- Occupation: Mixed martial arts referee
- Years active: 2000s–present
- Known for: Officiating in UFC and Bellator MMA

= Mike Beltran (referee) =

American mixed martial arts referee

Mike Beltran is an American mixed martial arts (MMA) referee known for officiating bouts in the Ultimate Fighting Championship (UFC), Bellator, and other major promotions.

== Early life and education ==
Beltran was born and raised in Downey, California. Before beginning his officiating career, he served as a law enforcement officer in Los Angeles County. He developed an early interest in combat sports and trained in boxing and Brazilian jiu-jitsu (BJJ). Before becoming a referee, Beltran competed as an amateur fighter. In 2024, he was awarded his black belt in BJJ.

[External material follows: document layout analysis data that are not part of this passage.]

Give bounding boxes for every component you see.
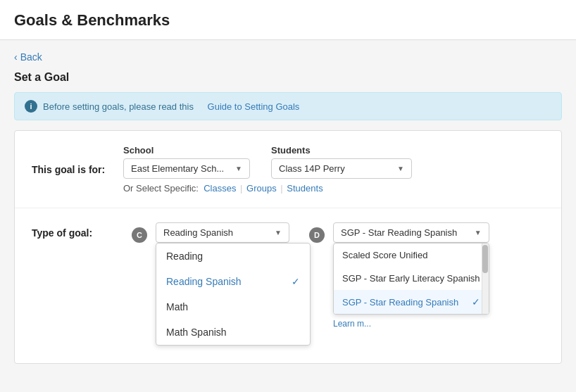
- main-content: ‹ Back Set a Goal i Before setting goals…: [0, 40, 576, 375]
- school-select-wrapper: East Elementary Sch... ▼: [123, 158, 250, 179]
- sgp-dropdown-container: SGP - Star Reading Spanish ▼ Scaled Scor…: [333, 222, 489, 329]
- or-select-row: Or Select Specific: Classes | Groups | S…: [123, 183, 323, 194]
- badge-d: D: [309, 227, 325, 243]
- badge-c: C: [132, 227, 147, 243]
- goal-type-value: Reading Spanish: [163, 227, 233, 238]
- goal-for-content: School East Elementary Sch... ▼ Students: [123, 145, 412, 194]
- school-dropdown[interactable]: East Elementary Sch... ▼: [123, 158, 250, 179]
- info-banner: i Before setting goals, please read this…: [14, 92, 562, 120]
- goal-for-label: This goal is for:: [32, 164, 123, 175]
- groups-link[interactable]: Groups: [246, 183, 277, 194]
- goal-type-option-math[interactable]: Math: [156, 294, 310, 320]
- students-label: Students: [271, 145, 412, 156]
- back-chevron-icon: ‹: [14, 51, 18, 63]
- sep2: |: [280, 183, 285, 194]
- page-header: Goals & Benchmarks: [0, 0, 576, 40]
- sgp-dropdown[interactable]: SGP - Star Reading Spanish ▼: [333, 222, 489, 243]
- goal-card: This goal is for: School East Elementary…: [14, 130, 562, 364]
- reading-spanish-check-icon: ✓: [292, 276, 300, 287]
- goal-type-dropdown[interactable]: Reading Spanish ▼: [156, 222, 289, 243]
- guide-link[interactable]: Guide to Setting Goals: [208, 101, 300, 112]
- sgp-option-early-literacy[interactable]: SGP - Star Early Literacy Spanish: [334, 267, 489, 290]
- students-dropdown[interactable]: Class 14P Perry ▼: [271, 158, 412, 179]
- students-caret-icon: ▼: [397, 165, 404, 172]
- page-title: Goals & Benchmarks: [14, 11, 170, 29]
- goal-for-row: This goal is for: School East Elementary…: [15, 131, 561, 208]
- or-select-label: Or Select Specific:: [123, 183, 199, 194]
- sep1: |: [240, 183, 245, 194]
- goal-type-dropdown-container: Reading Spanish ▼ Reading Reading Spanis…: [156, 222, 289, 243]
- type-of-goal-label: Type of goal:: [32, 227, 123, 239]
- goal-type-option-math-spanish[interactable]: Math Spanish: [156, 320, 310, 345]
- school-students-dropdowns: School East Elementary Sch... ▼ Students: [123, 145, 412, 179]
- students-value: Class 14P Perry: [279, 163, 345, 174]
- sgp-option-scaled-score[interactable]: Scaled Score Unified: [334, 244, 489, 267]
- scrollbar-track[interactable]: [482, 244, 489, 314]
- students-link[interactable]: Students: [287, 183, 323, 194]
- students-field-group: Students Class 14P Perry ▼: [271, 145, 412, 179]
- school-value: East Elementary Sch...: [131, 163, 224, 174]
- learn-more-link[interactable]: Learn m...: [333, 319, 489, 329]
- school-caret-icon: ▼: [235, 165, 242, 172]
- info-icon: i: [25, 100, 37, 113]
- type-of-goal-row: Type of goal: C Reading Spanish ▼ Readin…: [15, 208, 561, 363]
- info-text: Before setting goals, please read this: [43, 101, 194, 112]
- set-a-goal-title: Set a Goal: [14, 71, 562, 84]
- goal-type-option-reading[interactable]: Reading: [156, 244, 310, 269]
- scrollbar-thumb: [482, 245, 488, 273]
- students-select-wrapper: Class 14P Perry ▼: [271, 158, 412, 179]
- sgp-option-star-reading[interactable]: SGP - Star Reading Spanish ✓: [334, 290, 489, 314]
- sgp-caret-icon: ▼: [475, 229, 482, 236]
- goal-type-caret-icon: ▼: [275, 229, 282, 236]
- sgp-menu: Scaled Score Unified SGP - Star Early Li…: [333, 243, 489, 315]
- back-label: Back: [20, 51, 42, 63]
- school-field-group: School East Elementary Sch... ▼: [123, 145, 250, 179]
- goal-type-menu: Reading Reading Spanish ✓ Math Math Span…: [156, 243, 311, 346]
- sgp-check-icon: ✓: [472, 296, 480, 308]
- back-link[interactable]: ‹ Back: [14, 51, 42, 63]
- classes-link[interactable]: Classes: [204, 183, 236, 194]
- school-label: School: [123, 145, 250, 156]
- goal-type-option-reading-spanish[interactable]: Reading Spanish ✓: [156, 269, 310, 294]
- sgp-value: SGP - Star Reading Spanish: [341, 227, 457, 238]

Beltran began officiating mixed martial arts events in the mid-2000s. Over time, he became a fixture in several major promotions, including the Ultimate Fighting Championship, Bellator, and various regional organizations. Known for his calm demeanor and authoritative presence in the cage, Beltran has officiated numerous high-profile fights, including championship bouts. In interviews, Beltran has cited veteran referee John McCarthy as a major influence on his career.

Beltran is known for his signature long mustache, which has become a defining characteristic of his public image. Outside of MMA, he has been involved in community activities in Downey, California, and maintains close ties to his hometown.